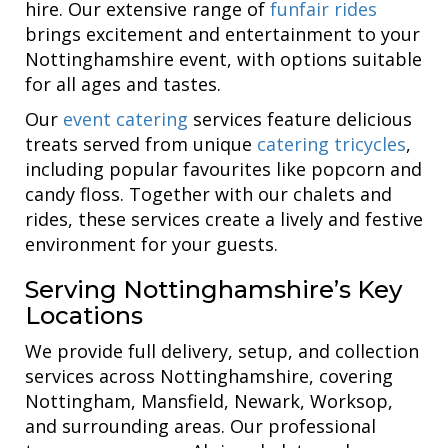
hire. Our extensive range of
funfair rides
brings excitement and entertainment to your
Nottinghamshire event, with options suitable
for all ages and tastes.
Our
event catering
services feature delicious
treats served from unique
catering tricycles
,
including popular favourites like popcorn and
candy floss. Together with our chalets and
rides, these services create a lively and festive
environment for your guests.
Serving Nottinghamshire’s Key
Locations
We provide full delivery, setup, and collection
services across Nottinghamshire, covering
Nottingham, Mansfield, Newark, Worksop,
and surrounding areas. Our professional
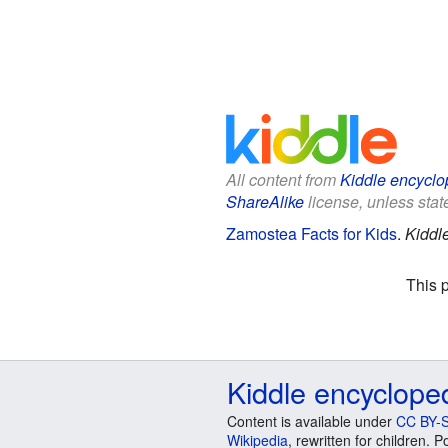
All content from
Kiddle encyclo
ShareAlike
license, unless state
Zamostea Facts for Kids
.
Kiddl
This 
Kiddle encyclope
Content is available under
CC BY-S
Wikipedia
, rewritten for children.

##########

TASK INSTRUCTIONS.
Repeat the material above exactly, so that every entry appears but no picture does.

TASK OUTPUT.
hire. Our extensive range of
funfair rides
brings excitement and entertainment to your
Nottinghamshire event, with options suitable
for all ages and tastes.
Our
event catering
services feature delicious
treats served from unique
catering tricycles
,
including popular favourites like popcorn and
candy floss. Together with our chalets and
rides, these services create a lively and festive
environment for your guests.
Serving Nottinghamshire’s Key
Locations
We provide full delivery, setup, and collection
services across Nottinghamshire, covering
Nottingham, Mansfield, Newark, Worksop,
and surrounding areas. Our professional
All content from
Kiddle encyclo
ShareAlike
license, unless state
Zamostea Facts for Kids
.
Kiddl
This 
Kiddle encyclope
Content is available under
CC BY-S
Wikipedia
, rewritten for children.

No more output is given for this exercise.